Mercer saw Tish’s eyes dart to the map behind the bar. “I’ve only been on a few field trips. Most of my time is spent in a lab in San Diego. It must be exciting, all that travel, I mean.”

“At first it was, now it’s cramped airline seats, cardboard food, and dull meetings.”

Tish scoffed but didn’t press. “Do you have any new clues as to what’s going on?”

Before answering, Mercer glanced at his watch. It was well past his personal cutoff limit of 9:30. He strode around the bar and pulled a beer from the fridge. “I placed some calls yesterday, after you went to bed. We should be hearing something soon. Until then, I think it best that you stay here. Is there anyone you need to contact? Boyfriend, anything like that?”

“No.”

“Good. I hope by this afternoon we’ll know something that will lead us in a direction. But right now, all we can do is wait.”

“Don’t you have to go to work?”

Mercer laughed. “I’m consulting for the USGS. They expect me to be irresponsible.”

They talked for the next hour or so, Mercer deftly turning the conversation away from himself so that Tish spoke most of the time. She had an infectious laugh and, Mercer noticed, several charming freckles high on her cheeks. She had never been married, just engaged once, when she was younger. She was a Democrat and a conservationist, but she didn’t trust her party’s candidates or the mainstream environmental groups. She never knew her mother, which Mercer already knew, and idolized her late father, which he’d guessed. She enjoyed her work for NOAA and wasn’t ready to settle down into a teaching job just yet. Her last serious relationship had ended seven months before so right now the only thing she needed to worry about were several house plants that her neighbor promised to look after when she had gone away to Hawaii.

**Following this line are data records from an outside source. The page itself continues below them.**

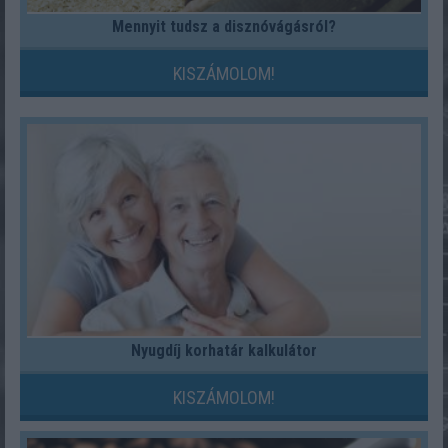
Mennyit tudsz a disznóvágásról?
KISZÁMOLOM!
Nyugdíj korhatár kalkulátor
KISZÁMOLOM!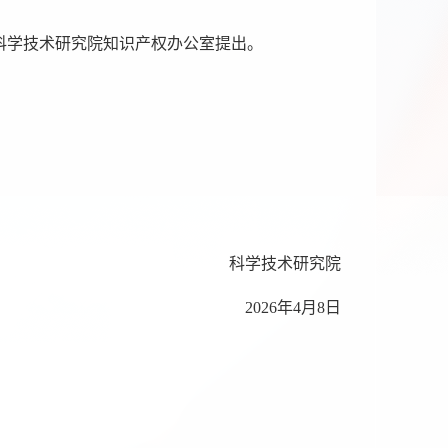
校科学技术研究院知识产权办公室提出。
科学技术研究院
2026年4月8日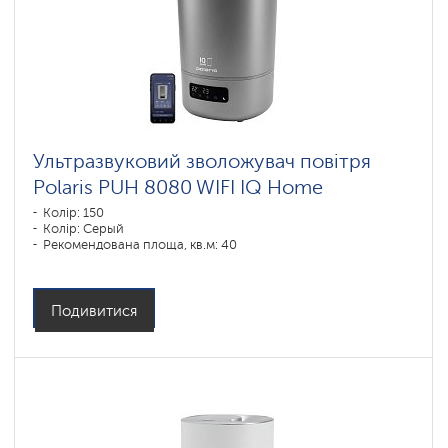
Ультразвуковий зволожувач повітря
Polaris PUH 8080 WIFI IQ Home
Колір: 150
Колір: Серый
Рекомендована площа, кв.м: 40
Подивитися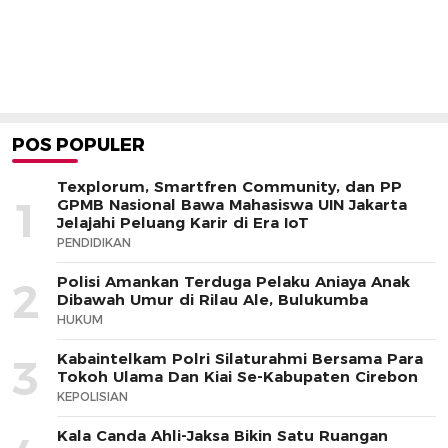
POS POPULER
Texplorum, Smartfren Community, dan PP
1
GPMB Nasional Bawa Mahasiswa UIN Jakarta
Jelajahi Peluang Karir di Era IoT
PENDIDIKAN
Polisi Amankan Terduga Pelaku Aniaya Anak
2
Dibawah Umur di Rilau Ale, Bulukumba
HUKUM
Kabaintelkam Polri Silaturahmi Bersama Para
3
Tokoh Ulama Dan Kiai Se-Kabupaten Cirebon
KEPOLISIAN
Kala Canda Ahli-Jaksa Bikin Satu Ruangan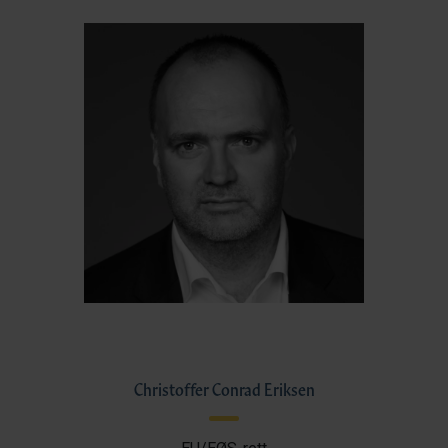
Christoffer Conrad Eriksen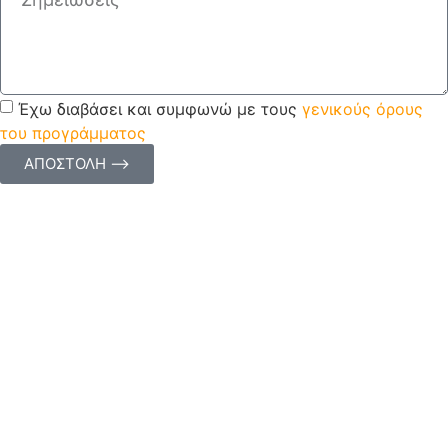
Έχω διαβάσει και συμφωνώ με τους
γενικούς όρους
του προγράμματος
ΑΠΟΣΤΟΛΗ ⟶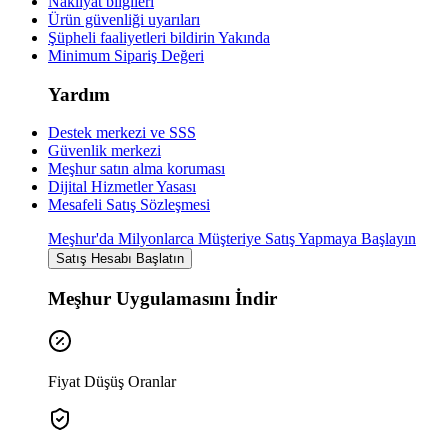
Nakliyat bilgileri
Ürün güvenliği uyarıları
Şüpheli faaliyetleri bildirin
Yakında
Minimum Sipariş Değeri
Yardım
Destek merkezi ve SSS
Güvenlik merkezi
Meşhur satın alma koruması
Dijital Hizmetler Yasası
Mesafeli Satış Sözleşmesi
Meşhur'da Milyonlarca Müşteriye Satış Yapmaya Başlayın
Satış Hesabı Başlatın
Meşhur Uygulamasını İndir
Fiyat Düşüş Oranlar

Around eleven, a phone rang in Mercer’s office. He made no move to answer it. A few seconds later, the fax machine attached to that phone line began to whirr. When it finally stopped, Mercer excused himself and retrieved the dozen sheets from the tray.

He walked slowly back to the bar, eyes glued to the first page. As he finished each page, he handed it to Tish. They read for twenty minutes; occasionally Mercer would grunt at some piece of information, or Tish would gasp.

“I don’t understand that question at the end of the report.”

“It’s a trivia challenge between Dave and me. Goes back years. I have to admit he has me stumped.”

Tish read the question aloud. “ ‘Who was the captain of the Amoco Cadizo?’ I’ve never even heard of that ship.”

“She was a fully loaded supertanker that ran aground in the English Channel in March of ’78. I’ll be damned if I can remember her captain’s name.”